ASSIGNED TASK: Every entry that follows must be written out exactly, apart from its pictures.

# # # # # # #

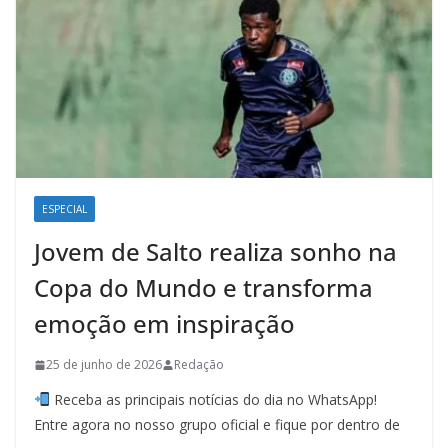
ESPECIAL
Jovem de Salto realiza sonho na
Copa do Mundo e transforma
emoção em inspiração
25 de junho de 2026
Redação
Receba as principais notícias do dia no WhatsApp!
Entre agora no nosso grupo oficial e fique por dentro de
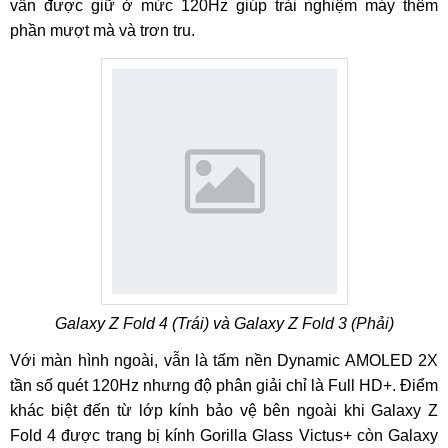
vẫn được giữ ở mức 120Hz giúp trải nghiệm máy thêm
phần mượt mà và trơn tru.
Galaxy Z Fold 4 (Trái) và Galaxy Z Fold 3 (Phải)
Với màn hình ngoài, vẫn là tấm nền Dynamic AMOLED 2X
tần số quét 120Hz nhưng độ phân giải chỉ là Full HD+. Điểm
khác biệt đến từ lớp kính bảo vệ bên ngoài khi Galaxy Z
Fold 4 được trang bị kính Gorilla Glass Victus+ còn Galaxy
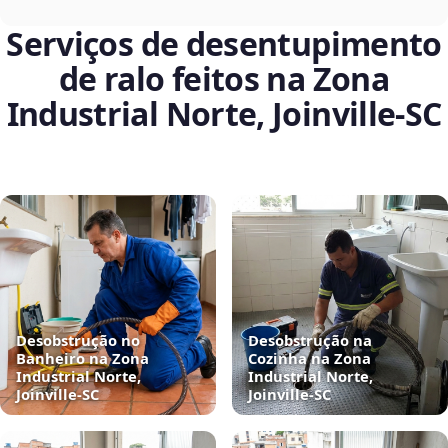
Serviços de desentupimento
de ralo feitos na Zona
Industrial Norte, Joinville‑SC
Desobstrução no
Desobstrução na
Banheiro na Zona
Cozinha na Zona
Industrial Norte,
Industrial Norte,
Joinville‑SC
Joinville‑SC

# # # # # # #

ANSWER SECTION:
ESPECIAL
Jovem de Salto realiza sonho na
Copa do Mundo e transforma
emoção em inspiração
25 de junho de 2026
Redação
Receba as principais notícias do dia no WhatsApp!
Entre agora no nosso grupo oficial e fique por dentro de
vẫn được giữ ở mức 120Hz giúp trải nghiệm máy thêm
phần mượt mà và trơn tru.
Galaxy Z Fold 4 (Trái) và Galaxy Z Fold 3 (Phải)
Với màn hình ngoài, vẫn là tấm nền Dynamic AMOLED 2X
tần số quét 120Hz nhưng độ phân giải chỉ là Full HD+. Điểm
khác biệt đến từ lớp kính bảo vệ bên ngoài khi Galaxy Z
Fold 4 được trang bị kính Gorilla Glass Victus+ còn Galaxy
Serviços de desentupimento
de ralo feitos na Zona
Industrial Norte, Joinville‑SC
Desobstrução no
Desobstrução na
Banheiro na Zona
Cozinha na Zona
Industrial Norte,
Industrial Norte,
Joinville‑SC
Joinville‑SC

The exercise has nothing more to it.